Hear the instructions:
Officials with the Christian Institute, which has been opposing the invasive program, said a spokesman for opponents, Simon Calvert, had described the move as “Stasi-like,” referring to the once-powerful secret police of the former East Germany.
Calvert accused the government of “bullying 600 hard-working taxi drivers in the Borders to inform on their passengers.”
“Cabbies are being told that it is their legal duty to routinely disclose the details of passengers’ ordinary family life. This is not about reporting abuse or neglect. It’s about passing on information to the state about the day to day happiness of young people,” he said. “The people enforcing this sinister scheme seem to have no concept of respecting privacy. For them, it’s all about the power to snoop.”
The Institute is among those fighting the plan in court, with its case now pending before the UK Supreme Court. It also could end up before the courts in Europe.

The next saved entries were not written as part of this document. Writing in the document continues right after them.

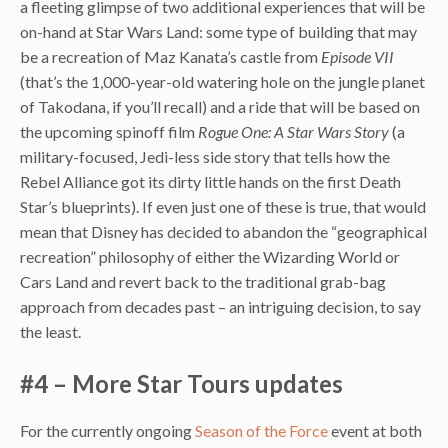
a fleeting glimpse of two additional experiences that will be
on-hand at Star Wars Land: some type of building that may
be a recreation of Maz Kanata’s castle from
Episode VII
(that’s the 1,000-year-old watering hole on the jungle planet
of Takodana, if you’ll recall) and a ride that will be based on
the upcoming spinoff film
Rogue One: A Star Wars Story
(a
military-focused, Jedi-less side story that tells how the
Rebel Alliance got its dirty little hands on the first Death
Star’s blueprints). If even just one of these is true, that would
mean that Disney has decided to abandon the “geographical
recreation” philosophy of either the Wizarding World or
Cars Land and revert back to the traditional grab-bag
approach from decades past – an intriguing decision, to say
the least.
#4 – More Star Tours updates
For the currently ongoing
Season of the Force
event at both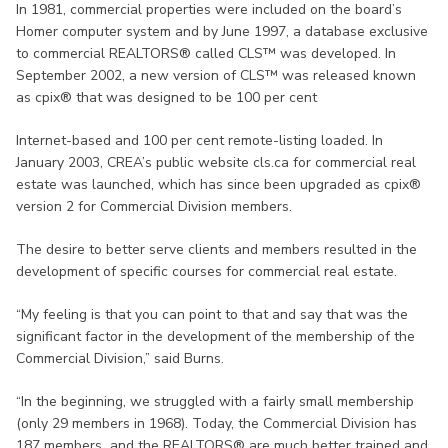
In 1981, commercial properties were included on the board’s
Homer computer system and by June 1997, a database exclusive
to commercial REALTORS® called CLS™ was developed. In
September 2002, a new version of CLS™ was released known
as cpix® that was designed to be 100 per cent
Internet-based and 100 per cent remote-listing loaded. In
January 2003, CREA’s public website cls.ca for commercial real
estate was launched, which has since been upgraded as cpix®
version 2 for Commercial Division members.
The desire to better serve clients and members resulted in the
development of specific courses for commercial real estate.
“My feeling is that you can point to that and say that was the
significant factor in the development of the membership of the
Commercial Division,” said Burns.
“In the beginning, we struggled with a fairly small membership
(only 29 members in 1968). Today, the Commercial Division has
187 members and the REALTORS® are much better trained and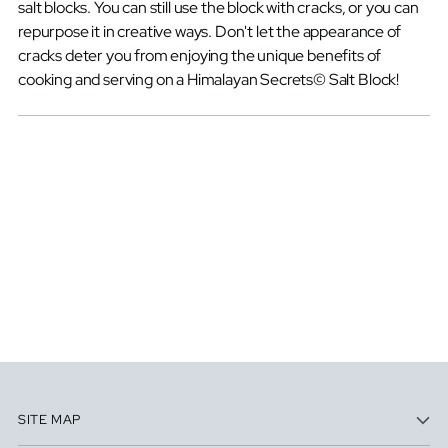
salt blocks. You can still use the block with cracks, or you can
repurpose it in creative ways. Don't let the appearance of
cracks deter you from enjoying the unique benefits of
cooking and serving on a Himalayan Secrets© Salt Block!
SITE MAP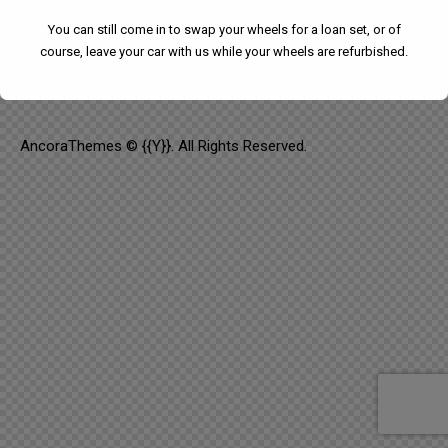
SAY HELLO
You can still come in to swap your wheels for a loan set, or of
course, leave your car with us while your wheels are refurbished.
info@email.com
AncoraThemes
© {{Y}}. All Rights Reserved.
We have had to temporarily suspend our collection and
delivery service.
You can still come in to swap your wheels for a loan set, or
of course, leave your car with us while your wheels are
refurbished.
This will close in
24
seconds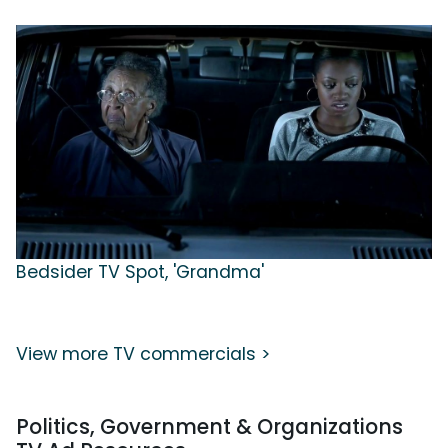
Bedsider TV Spot, 'Grandma'
View more TV commercials >
Politics, Government & Organizations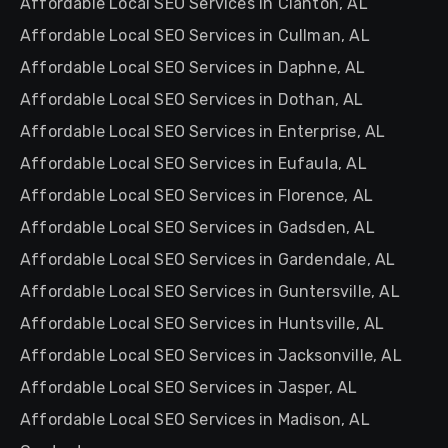
Affordable Local SEO Services in Clanton, AL
Affordable Local SEO Services in Cullman, AL
Affordable Local SEO Services in Daphne, AL
Affordable Local SEO Services in Dothan, AL
Affordable Local SEO Services in Enterprise, AL
Affordable Local SEO Services in Eufaula, AL
Affordable Local SEO Services in Florence, AL
Affordable Local SEO Services in Gadsden, AL
Affordable Local SEO Services in Gardendale, AL
Affordable Local SEO Services in Guntersville, AL
Affordable Local SEO Services in Huntsville, AL
Affordable Local SEO Services in Jacksonville, AL
Affordable Local SEO Services in Jasper, AL
Affordable Local SEO Services in Madison, AL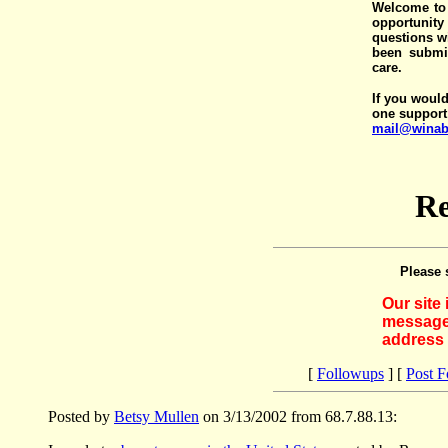
Welcome to 
opportunit
questions wi
been submit
care.
If you would
one support
mail@winab
Re
Please 
Our site
messages
address 
[
Followups
] [
Post 
Posted by
Betsy Mullen
on 3/13/2002 from 68.7.88.13: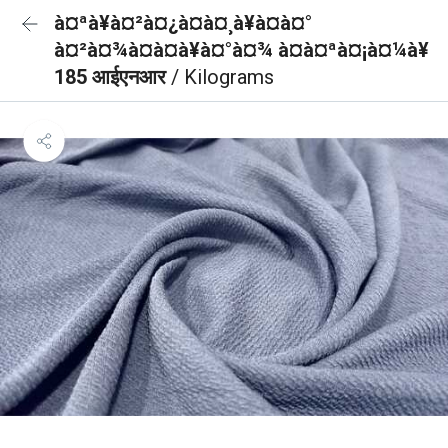
à¤ªà¥à¤²à¤¿à¤à¤¸à¥à¤à¤°
à¤²à¤¾à¤à¤à¥à¤°à¤¾ à¤à¤ªà¤¡à¤¼à¥
185 आईएनआर
/ Kilograms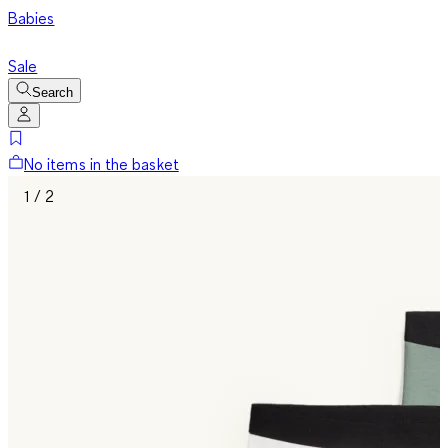
Babies
Sale
Search
No items in the basket
1 / 2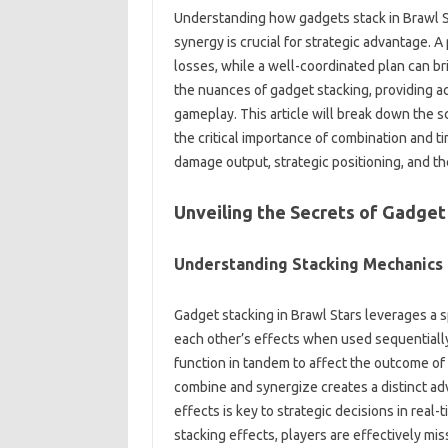
Understanding how gadgets‌ stack in‌ Brawl St
synergy is‍ crucial for‍ strategic advantage. 
losses, while‍ a‍ well-coordinated plan‌ can b
the‌ nuances of‌ gadget stacking, providing‍ ac
gameplay. This‍ article‍ will‌ break‌ down the‌
the critical importance of‌ combination and ti
damage‌ output, strategic‍ positioning, and the
Unveiling‌ the‍ Secrets‌ of Gadget
Understanding Stacking‌ Mechanics
Gadget‍ stacking‍ in‍ Brawl‍ Stars‍ leverages a‍
each other’s effects when‌ used‍ sequentially.
function‍ in tandem to affect‌ the outcome of 
combine and synergize‌ creates a‌ distinct a
effects‌ is‌ key to strategic decisions‍ in rea
stacking effects, players‍ are‌ effectively‍ mi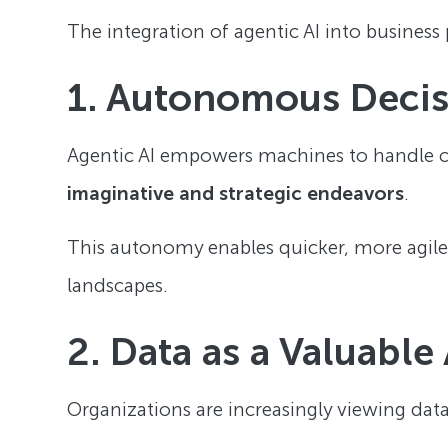
The integration of agentic AI into business p
1. Autonomous Deci
Agentic AI empowers machines to handle 
imaginative and strategic endeavors
.
This autonomy enables quicker, more agile
landscapes.
2. Data as a Valuable
Organizations are increasingly viewing data 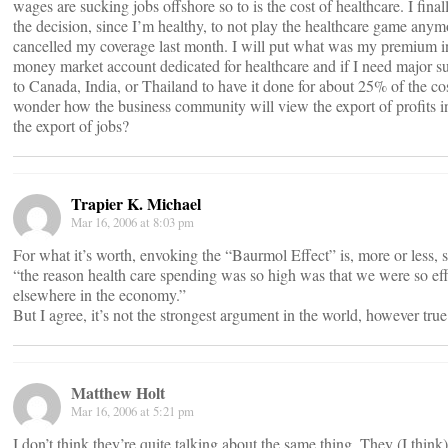
wages are sucking jobs offshore so to is the cost of healthcare. I fina
the decision, since I’m healthy, to not play the healthcare game any
cancelled my coverage last month. I will put what was my premium i
money market account dedicated for healthcare and if I need major s
to Canada, India, or Thailand to have it done for about 25% of the cos
wonder how the business community will view the export of profits i
the export of jobs?
Trapier K. Michael
Mar 16, 2006 at 8:03 pm
For what it’s worth, envoking the “Baurmol Effect” is, more or less, s
“the reason health care spending was so high was that we were so eff
elsewhere in the economy.”
But I agree, it’s not the strongest argument in the world, however true
Matthew Holt
Mar 16, 2006 at 5:21 pm
I don’t think they’re quite talking about the same thing. They (I think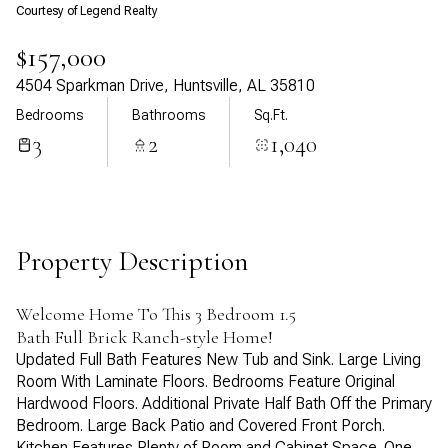
Courtesy of Legend Realty
Aug
Aug
$157,000
4504 Sparkman Drive, Huntsville, AL 35810
Bedrooms
Bathrooms
Sq.Ft.
3
2
1,040
Property Description
Welcome Home To This 3 Bedroom 1.5
Bath Full Brick Ranch-style Home!
Updated Full Bath Features New Tub and Sink. Large Living
Room With Laminate Floors. Bedrooms Feature Original
Hardwood Floors. Additional Private Half Bath Off the Primary
Bedroom. Large Back Patio and Covered Front Porch.
Kitchen Features Plenty of Room and Cabinet Space. One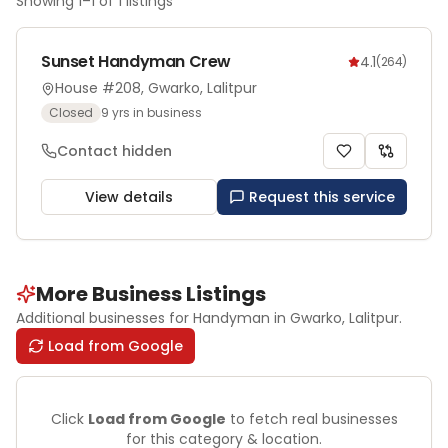
Showing
1
–
1
of
1
listings
Sunset Handyman Crew
4.1
(
264
)
House #208, Gwarko, Lalitpur
Closed
9
yrs in business
Contact hidden
View details
Request this service
More Business Listings
Additional businesses for
Handyman
in Gwarko
, Lalitpur
.
Load from Google
Click
Load from Google
to fetch real businesses
for this category & location.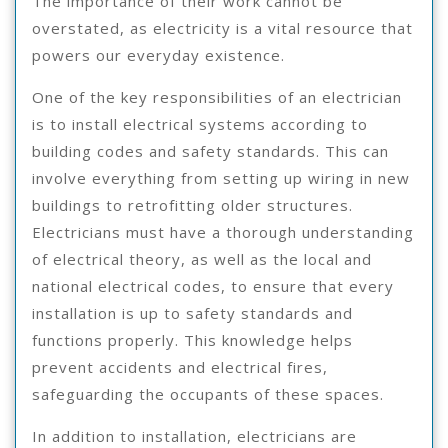
The importance of their work cannot be
overstated, as electricity is a vital resource that
powers our everyday existence.
One of the key responsibilities of an electrician
is to install electrical systems according to
building codes and safety standards. This can
involve everything from setting up wiring in new
buildings to retrofitting older structures.
Electricians must have a thorough understanding
of electrical theory, as well as the local and
national electrical codes, to ensure that every
installation is up to safety standards and
functions properly. This knowledge helps
prevent accidents and electrical fires,
safeguarding the occupants of these spaces.
In addition to installation, electricians are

The Scottish Daily Mail called the move “chilling” and WND previously reported that the program also includes procedures for reporting parents to authorities for not giving a child enough “love, hope and spirituality.”
Government health adviser Bob Fraser said last year at a conference for childcare workers in Edinburgh that the “named person” program is about ensuring “positive well-being” for all children, not just for those identified as “in need.”
A spokesman for a campaign opposing the law, No to Named Persons, at the time called Fraser’s stated intentions for the law a “dark, deeply worrying and insidious development.”
“Apparently, the named person will police family life according to some ever-shifting ‘happiness index.’ It’s an impossible standard for parents to measure up to,” the spokesman said, according to the Scottish Daily Mail.
Liz Smith, Scottish Conservative party spokeswoman, said it’s “exactly the sort of nonsense which critics of the named person scheme feared would happen.”
“Parents will be horrified at the suggestion of being targeted because a state guardian doesn’t regard their home as sufficiently spiritual,” she said, according to the Scottish Press.
WND has reported extensively on Scotland’s “named person” plan, which requires that a government worker be named to oversee the development of every child under age 18.
Under the program, the government worker would have the authority to make decisions for the child that the parents might oppose.
Queen’s Counsel Aidan O’Neill explained the case.
“[It’s a] Big Brother law which threatens every family in the land and diminishes the rights and responsibilities of mums and dads to look after their children as they see fit,” he said.
A social worker, Maggie Mellon, has spoken out against the plan.
See her statement:
The law, she said, would “bring about the end of family life as we know it.”
WND has reported the concept of a government watchdog for each child comes from the philosophy of the United Nations.
“This law shows the natural progression for a country that has ratified the U.N. Convention on the Rights of the Child and attempts to live up to its treaty provisions,” said Michael Donnelly, director of international relations for Home School Legal Defense Association.